• [WORK TO BE COMPLETED] In the records below, the line that contains "وسبق أمير عزمي" marks the start. Copy it and each line after it through the end, exactly, without pictures.

• [SUPPLIED DATA]
----------------------------------------

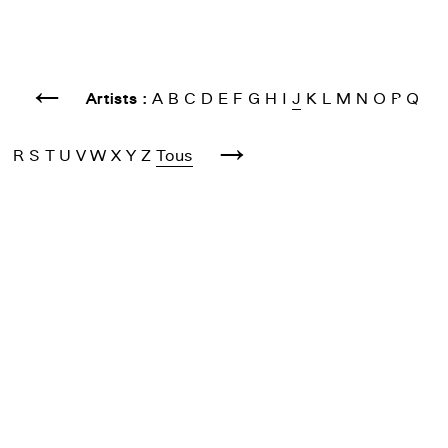
←
Artists :
A
B
C
D
E
F
G
H
I
J
K
L
M
N
O
P
Q
→
R
S
T
U
V
W
X
Y
Z
Tous
Patrick JADOT
voir la suite →
Abel JALLAIS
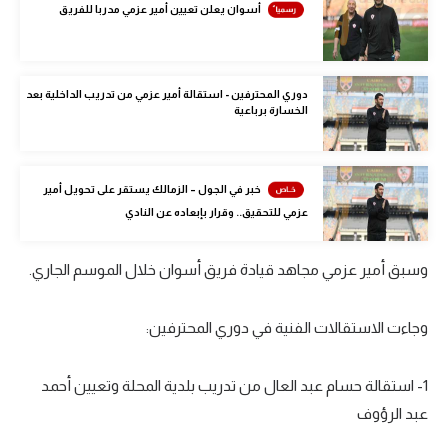
أسوان يعلن تعيين أمير عزمي مدربا للفريق
الوطن العربي
في المونديال
دوري المحترفين - استقالة أمير عزمي من تدريب الداخلية بعد
رياضة نسائية
الخسارة برباعية
آسيا
أمريكا
خبر في الجول – الزمالك يستقر على تحويل أمير
عزمي للتحقيق.. وقرار بإبعاده عن النادي
ركن الألعاب
وسبق أمير عزمي مجاهد قيادة فريق أسوان خلال الموسم الجاري.
أقسام خاصة
Gamers
وجاءت الاستقالات الفنية في دوري المحترفين:
ميركاتو
1- استقالة حسام عبد العال من تدريب بلدية المحلة وتعيين أحمد
تحقيق في الجول
عبد الرؤوف
تقرير في الجول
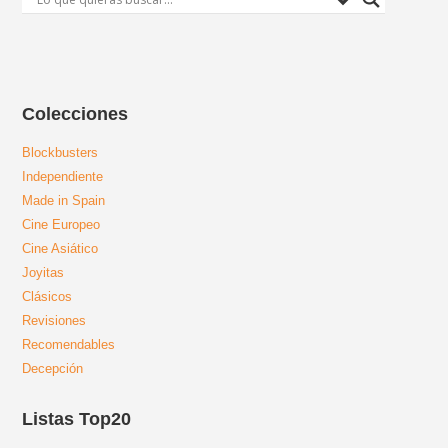
Colecciones
Blockbusters
Independiente
Made in Spain
Cine Europeo
Cine Asiático
Joyitas
Clásicos
Revisiones
Recomendables
Decepción
Listas Top20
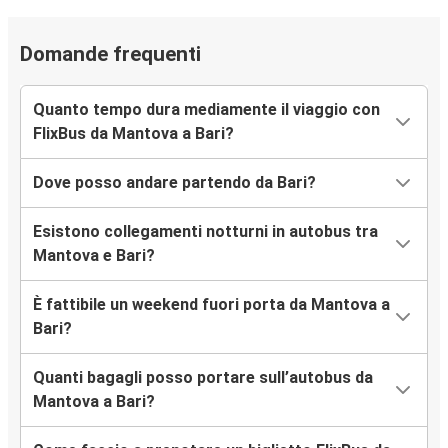
Domande frequenti
Quanto tempo dura mediamente il viaggio con
FlixBus da Mantova a Bari?
Dove posso andare partendo da Bari?
Esistono collegamenti notturni in autobus tra
Mantova e Bari?
È fattibile un weekend fuori porta da Mantova a
Bari?
Quanti bagagli posso portare sull’autobus da
Mantova a Bari?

----------------------------------------

• [YOUR RESPONSE]
وسبق أمير عزمي مجاهد قيادة فريق أسوان خلال الموسم الجاري.
أقسام خاصة
Gamers
وجاءت الاستقالات الفنية في دوري المحترفين:
ميركاتو
1- استقالة حسام عبد العال من تدريب بلدية المحلة وتعيين أحمد
تحقيق في الجول
عبد الرؤوف
تقرير في الجول
Colecciones
Blockbusters
Independiente
Made in Spain
Cine Europeo
Cine Asiático
Joyitas
Clásicos
Revisiones
Recomendables
Decepción
Listas Top20
Domande frequenti
Quanto tempo dura mediamente il viaggio con
FlixBus da Mantova a Bari?
Dove posso andare partendo da Bari?
Esistono collegamenti notturni in autobus tra
Mantova e Bari?
È fattibile un weekend fuori porta da Mantova a
Bari?
Quanti bagagli posso portare sull’autobus da
Mantova a Bari?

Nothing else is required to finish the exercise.